WHAT TO PRODUCE:
Taking the line with "Zur Gemeinde Windberg" as the first and the line with "SLETTER QUOTIDIENNE" as the last, set down the lines below exactly, pictures excluded.

[Collection entries]
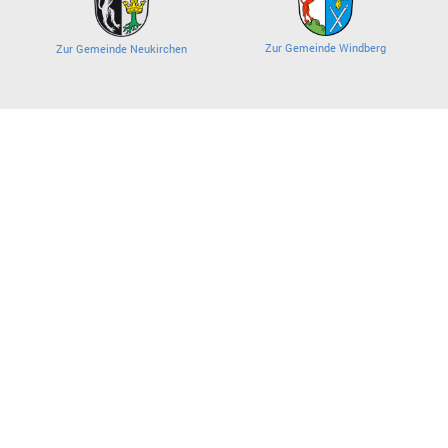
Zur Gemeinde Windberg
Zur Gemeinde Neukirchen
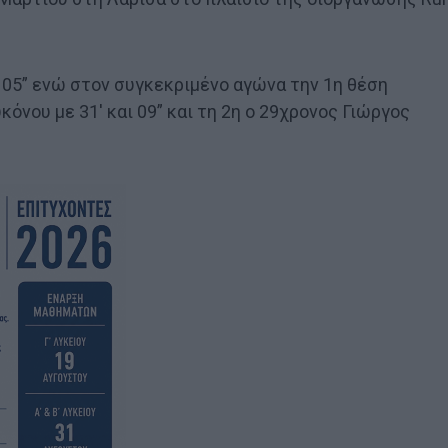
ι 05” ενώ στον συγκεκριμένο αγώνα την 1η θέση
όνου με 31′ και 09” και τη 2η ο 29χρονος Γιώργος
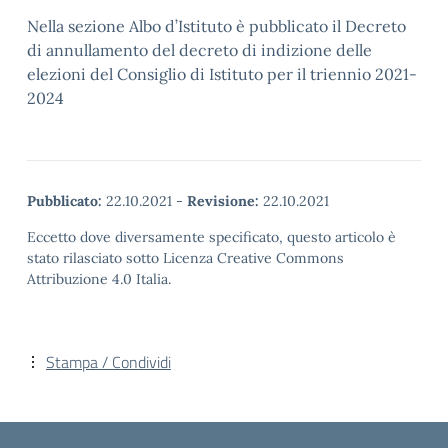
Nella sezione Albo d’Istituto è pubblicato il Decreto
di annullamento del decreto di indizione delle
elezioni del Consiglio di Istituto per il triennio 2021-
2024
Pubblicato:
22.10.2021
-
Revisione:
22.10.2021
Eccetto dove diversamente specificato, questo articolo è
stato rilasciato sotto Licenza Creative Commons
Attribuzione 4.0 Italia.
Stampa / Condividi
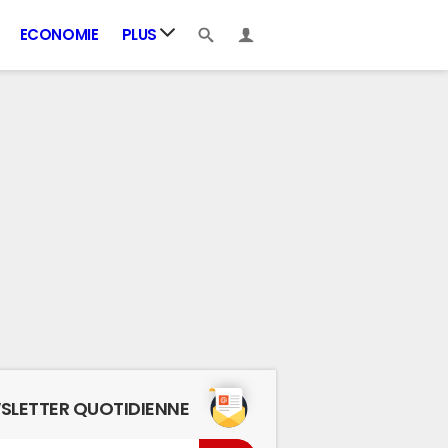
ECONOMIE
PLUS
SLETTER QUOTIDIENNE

* * *

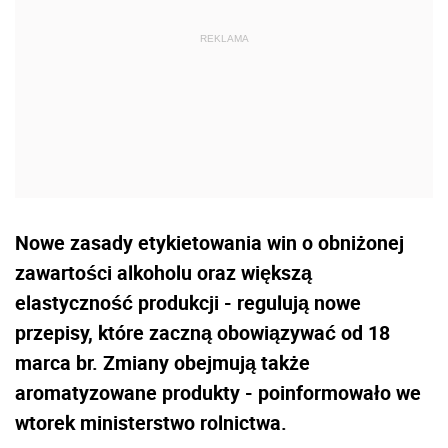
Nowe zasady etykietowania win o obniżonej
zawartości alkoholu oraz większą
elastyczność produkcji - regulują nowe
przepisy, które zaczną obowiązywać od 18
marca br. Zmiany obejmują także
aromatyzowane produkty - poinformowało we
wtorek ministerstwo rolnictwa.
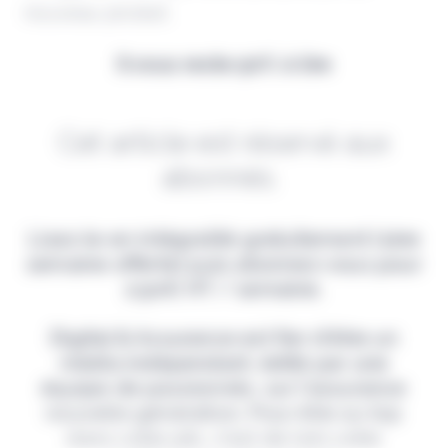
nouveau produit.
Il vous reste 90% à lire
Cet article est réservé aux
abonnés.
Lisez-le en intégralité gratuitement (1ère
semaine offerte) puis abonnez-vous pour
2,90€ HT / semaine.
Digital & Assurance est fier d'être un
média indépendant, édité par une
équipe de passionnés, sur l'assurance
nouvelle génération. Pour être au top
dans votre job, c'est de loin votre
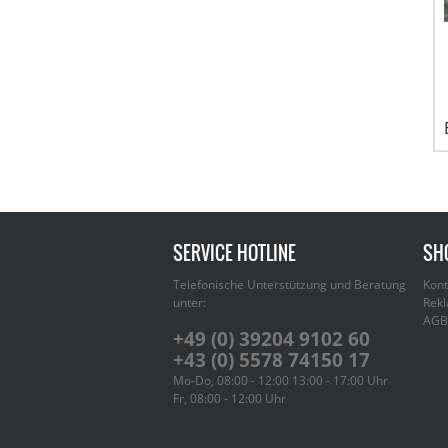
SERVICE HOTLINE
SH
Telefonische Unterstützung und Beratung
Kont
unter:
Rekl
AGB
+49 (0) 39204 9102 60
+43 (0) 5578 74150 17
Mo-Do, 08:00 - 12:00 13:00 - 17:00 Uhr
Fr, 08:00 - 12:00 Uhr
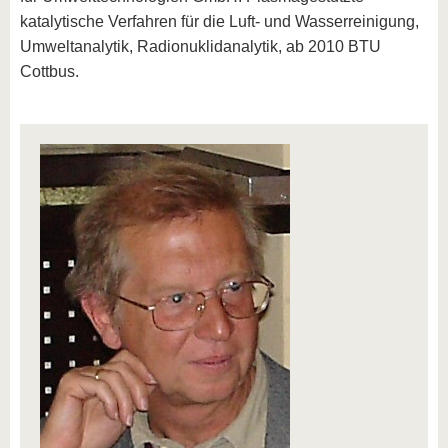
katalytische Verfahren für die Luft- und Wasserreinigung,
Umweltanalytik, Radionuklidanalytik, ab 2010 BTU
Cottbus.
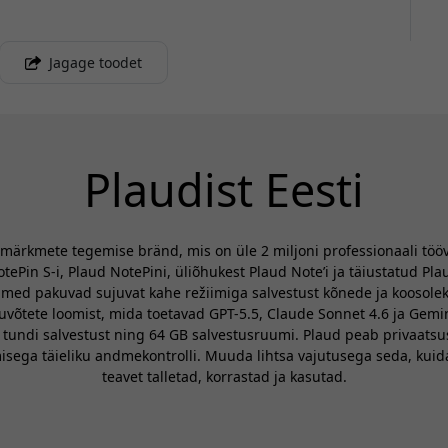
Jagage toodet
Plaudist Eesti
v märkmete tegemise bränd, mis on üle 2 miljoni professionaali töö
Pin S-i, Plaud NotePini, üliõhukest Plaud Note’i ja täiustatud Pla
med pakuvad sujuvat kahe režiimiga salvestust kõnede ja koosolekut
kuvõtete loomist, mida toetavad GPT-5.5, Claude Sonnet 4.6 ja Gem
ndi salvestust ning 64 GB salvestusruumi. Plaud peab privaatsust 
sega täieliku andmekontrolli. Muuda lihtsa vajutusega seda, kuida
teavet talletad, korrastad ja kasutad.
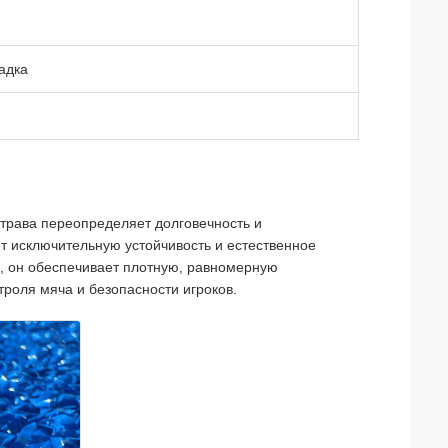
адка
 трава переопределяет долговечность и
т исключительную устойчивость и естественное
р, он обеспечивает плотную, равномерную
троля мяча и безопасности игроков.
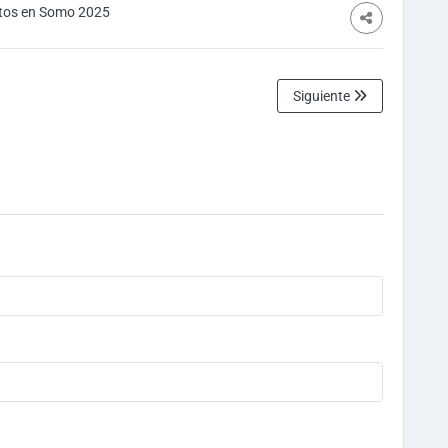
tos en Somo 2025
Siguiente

TASK ANSWER:
Zur Gemeinde Windberg
Zur Gemeinde Neukirchen
ι 05” ενώ στον συγκεκριμένο αγώνα την 1η θέση
όνου με 31′ και 09” και τη 2η ο 29χρονος Γιώργος
Nella sezione Albo d’Istituto è pubblicato il Decreto
di annullamento del decreto di indizione delle
elezioni del Consiglio di Istituto per il triennio 2021-
2024
Pubblicato:
22.10.2021
-
Revisione:
22.10.2021
Eccetto dove diversamente specificato, questo articolo è
stato rilasciato sotto Licenza Creative Commons
Attribuzione 4.0 Italia.
Stampa / Condividi
ECONOMIE
PLUS
SLETTER QUOTIDIENNE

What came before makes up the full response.